* **TASK PROMPT**: Each line below that carries the string "customers" must appear in the answer.

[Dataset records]
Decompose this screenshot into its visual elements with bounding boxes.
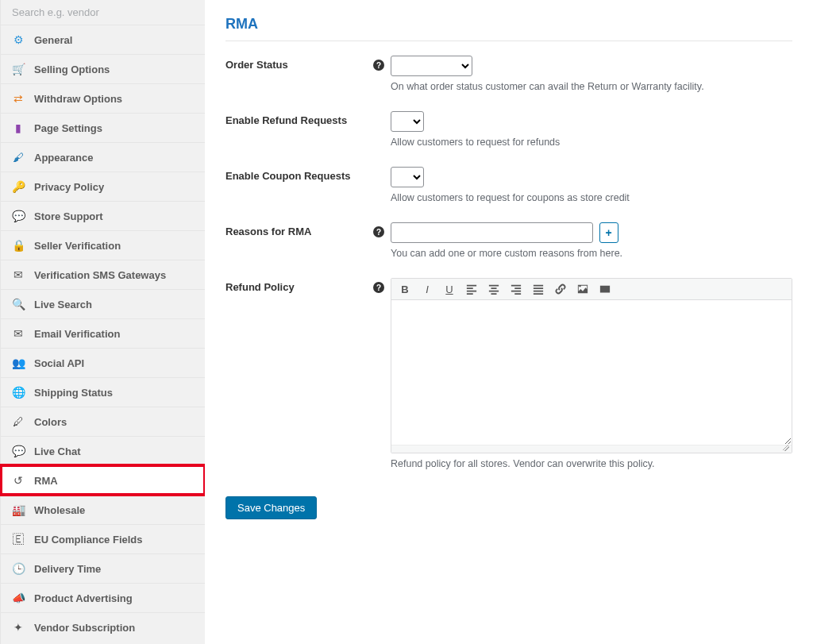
sidebar-item-label: Product Advertising [34,592,133,604]
sidebar-item-label: Live Search [34,299,92,310]
sidebar-item-live-search[interactable]: 🔍Live Search [1,289,205,318]
sidebar-item-page-settings[interactable]: ▮Page Settings [1,113,205,142]
gear-icon: ⚙ [12,33,25,46]
order-status-select[interactable] [391,56,472,76]
help-icon[interactable]: ? [373,282,384,293]
page-title: RMA [225,16,792,33]
field-reasons: Reasons for RMA ? + You can add one or m… [225,222,792,259]
sidebar-item-colors[interactable]: 🖊Colors [1,407,205,436]
main-content: RMA Order Status ? On what order status … [205,0,813,644]
enable-refund-label: Enable Refund Requests [225,111,367,126]
sidebar-item-label: Shipping Status [34,387,113,399]
align-left-icon[interactable] [464,282,479,296]
sidebar-item-label: Delivery Time [34,563,101,575]
align-center-icon[interactable] [487,282,501,296]
sidebar-item-appearance[interactable]: 🖌Appearance [1,142,205,172]
clock-icon: 🕒 [12,562,25,575]
sidebar-item-label: General [34,34,72,46]
envelope-icon: ✉ [12,268,25,281]
sidebar-item-label: Seller Verification [34,240,121,252]
sidebar-item-privacy-policy[interactable]: 🔑Privacy Policy [1,172,205,201]
field-refund-policy: Refund Policy ? B I U [225,278,792,469]
add-reason-button[interactable]: + [599,222,618,243]
sidebar-item-label: Email Verification [34,328,120,340]
sidebar-item-wholesale[interactable]: 🏭Wholesale [1,495,205,524]
section-divider [225,40,792,41]
refund-policy-editor: B I U [391,278,792,453]
sidebar-search-input[interactable] [1,0,205,25]
align-justify-icon[interactable] [531,282,545,296]
resize-handle[interactable] [391,445,792,453]
editor-toolbar: B I U [391,279,792,300]
field-order-status: Order Status ? On what order status cust… [225,56,792,92]
sidebar-item-label: Social API [34,357,84,369]
sidebar-item-label: Colors [34,416,67,428]
reasons-description: You can add one or more custom reasons f… [391,248,792,259]
social-icon: 👥 [12,357,25,369]
sidebar-item-withdraw-options[interactable]: ⇄Withdraw Options [1,83,205,113]
sidebar-item-label: Withdraw Options [34,93,122,105]
sidebar-item-vendor-subscription[interactable]: ✦Vendor Subscription [1,612,205,642]
sidebar-item-verification-sms-gateways[interactable]: ✉Verification SMS Gateways [1,260,205,289]
sidebar-item-label: Vendor Subscription [34,622,135,634]
keyboard-icon[interactable] [598,282,612,296]
enable-coupon-label: Enable Coupon Requests [225,167,367,182]
link-icon[interactable] [553,282,568,296]
sidebar-item-shipping-status[interactable]: 🌐Shipping Status [1,377,205,407]
sidebar-item-label: Wholesale [34,504,85,516]
align-right-icon[interactable] [509,282,523,296]
enable-coupon-select[interactable]: No [391,167,424,187]
sidebar-item-seller-verification[interactable]: 🔒Seller Verification [1,230,205,260]
eu-icon: 🇪 [12,533,25,546]
reasons-label: Reasons for RMA [225,222,367,237]
sidebar-item-label: Selling Options [34,64,110,75]
sidebar-item-label: Store Support [34,210,103,222]
order-status-description: On what order status customer can avail … [391,81,792,92]
enable-refund-description: Allow customers to request for refunds [391,137,792,148]
cart-icon: 🛒 [12,63,25,75]
sidebar-item-label: Page Settings [34,122,102,134]
help-icon[interactable]: ? [373,226,384,237]
sidebar-item-general[interactable]: ⚙General [1,25,205,54]
refund-policy-label: Refund Policy [225,278,367,293]
sidebar-item-label: Privacy Policy [34,181,104,193]
field-enable-coupon: Enable Coupon Requests No Allow customer… [225,167,792,203]
sidebar-item-social-api[interactable]: 👥Social API [1,348,205,377]
sidebar-item-rma[interactable]: ↺RMA [1,465,205,495]
sidebar-item-eu-compliance-fields[interactable]: 🇪EU Compliance Fields [1,524,205,553]
sidebar-item-delivery-time[interactable]: 🕒Delivery Time [1,553,205,583]
chat-icon: 💬 [12,445,25,457]
field-enable-refund: Enable Refund Requests No Allow customer… [225,111,792,148]
support-icon: 💬 [12,210,25,222]
refund-policy-description: Refund policy for all stores. Vendor can… [391,458,792,469]
enable-refund-select[interactable]: No [391,111,424,132]
search-icon: 🔍 [12,298,25,310]
help-icon[interactable]: ? [373,60,384,71]
rma-icon: ↺ [12,474,25,487]
appearance-icon: 🖌 [12,151,25,164]
italic-icon[interactable]: I [420,282,434,296]
globe-icon: 🌐 [12,386,25,399]
subscription-icon: ✦ [12,621,25,634]
enable-coupon-description: Allow customers to request for coupons a… [391,192,792,203]
sidebar-item-product-advertising[interactable]: 📣Product Advertising [1,583,205,612]
sidebar-item-label: RMA [34,475,58,487]
sidebar-item-selling-options[interactable]: 🛒Selling Options [1,54,205,83]
sidebar-item-live-chat[interactable]: 💬Live Chat [1,436,205,465]
sidebar-item-store-support[interactable]: 💬Store Support [1,201,205,230]
order-status-label: Order Status [225,56,367,71]
refund-policy-textarea[interactable] [391,300,792,445]
settings-sidebar: ⚙General🛒Selling Options⇄Withdraw Option… [0,0,205,644]
image-icon[interactable] [576,282,590,296]
privacy-icon: 🔑 [12,180,25,193]
reasons-input[interactable] [391,222,593,243]
megaphone-icon: 📣 [12,592,25,604]
email-icon: ✉ [12,327,25,340]
sidebar-item-label: Appearance [34,152,93,164]
bold-icon[interactable]: B [398,282,412,296]
underline-icon[interactable]: U [442,282,457,296]
sidebar-item-label: EU Compliance Fields [34,534,143,546]
sidebar-item-email-verification[interactable]: ✉Email Verification [1,318,205,348]
withdraw-icon: ⇄ [12,92,25,105]
save-button[interactable]: Save Changes [225,496,317,519]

* **EXPECTED ANSWER**:
enable-refund-description: Allow customers to request for refunds [391,137,792,148]
enable-coupon-description: Allow customers to request for coupons a… [391,192,792,203]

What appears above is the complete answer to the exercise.